Nicole Bell gave Hawai‘i Public Radio a tour of the Applications Branch that she oversees at the state Department of Hawaiian Home Lands.
“These file cabinets include our genealogy library,” says Bell, “And then these drawers here are vital records, so birth certificates, marriage certificates, death certificates, and so on.”
Bell has a handful of staff who pore over hundreds of applications a year to ensure folks can prove they’re at least 50% Native Hawaiian. This requires a combination of vital records indicating Hawaiian as the race and genealogy charts tracing the family’s lineage.
“We try to go back to find the birth certificate that states a pure blood quantum,” says DHHL spokesman Cedric Duarte. “It could be two grandparents on each side who are pure. Or it could be two parents who are pure. And that way our genealogists on staff can then ascertain your 50% status.”
Duarte says the agency’s blood quantum policy is a divisive issue in the Native Hawaiian community. But research into the history of the 1921 Hawaiian Homes Commission Act and its architect Prince Jonah Kūhiō Kalanianaʻole was revealing.
“It was never Kūhiō’s intent to apply any sort of limit or blood quantum,” says Duarte. “But the Hawaiian Homes Commission Act in and of itself is an act of compromise.”
Prince Kūhiō was met with significant opposition from ranchers and sugar interests who lobbied to limit the program to full-blooded Hawaiians. Kūhiō insisted on a blood quantum of 1/32nd, but securing passage of the act would require he compromise at 50%.
“If you look at it, you can get really upset as to how it came to be,” says Patrick Kahawaiolaʻa, President of the Keaukaha Community Association, representing the oldest Hawaiian homestead community on the Big Island.

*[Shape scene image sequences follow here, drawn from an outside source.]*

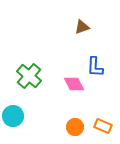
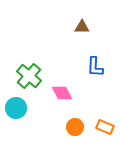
brown triangle: rotated 21 degrees clockwise
pink diamond: moved 12 px left, 9 px down
cyan circle: moved 3 px right, 8 px up
orange rectangle: moved 2 px right, 1 px down
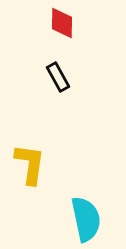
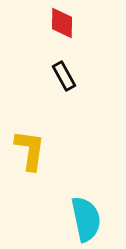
black rectangle: moved 6 px right, 1 px up
yellow L-shape: moved 14 px up
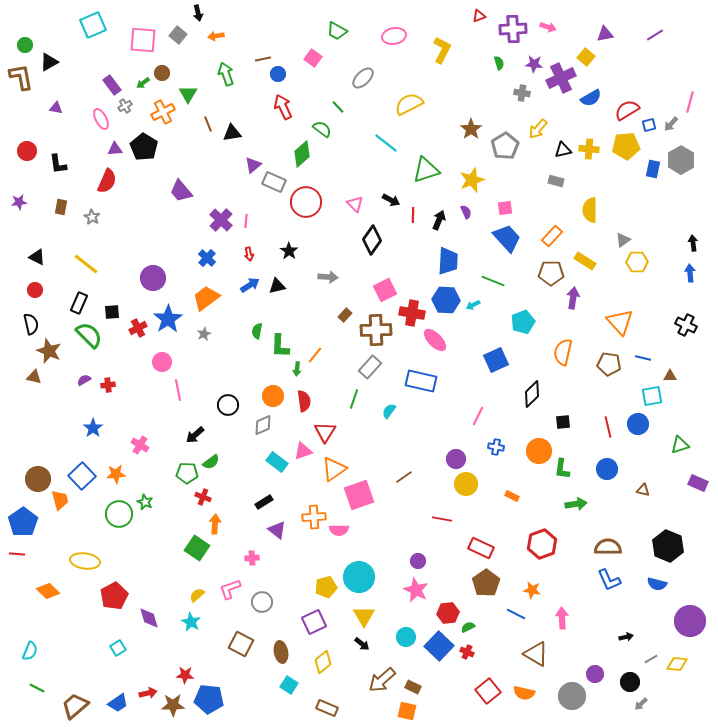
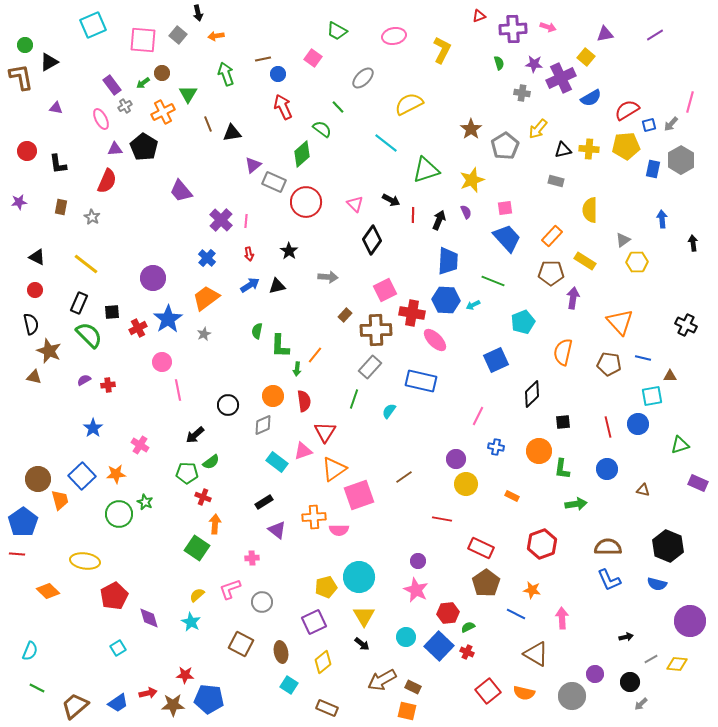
blue arrow at (690, 273): moved 28 px left, 54 px up
brown arrow at (382, 680): rotated 12 degrees clockwise
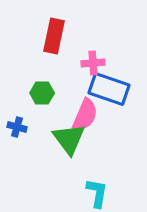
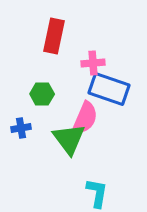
green hexagon: moved 1 px down
pink semicircle: moved 3 px down
blue cross: moved 4 px right, 1 px down; rotated 24 degrees counterclockwise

“We had no choice,” says Kahawaiolaʻa. “We had no choice in who our parents were going to be. But fortunately for me, I qualify.”
His kids also qualify. But if they don’t marry Native Hawaiians, his grandkids may not qualify. And that’s a scenario Congressman Kaialiʻi Kahele aims to prevent.
He introduced legislation to lower the blood quantum to 1/32nd for successors of Hawaiian Home Lands.
“It allows the original lessee to transfer that lease to their successors, their son, their daughter, their spouse, so that they can continue to keep that homestead within their family,” says Kahele. “And so it advances the original intent, the original vision of Prince Jonah Kūhiō Kalanianaʻole.”
Kahele’s measure, while significant, only addresses the 10,000 families already on the homestead land. Another more than 28,000 qualified Native Hawaiians are still on the waitlist.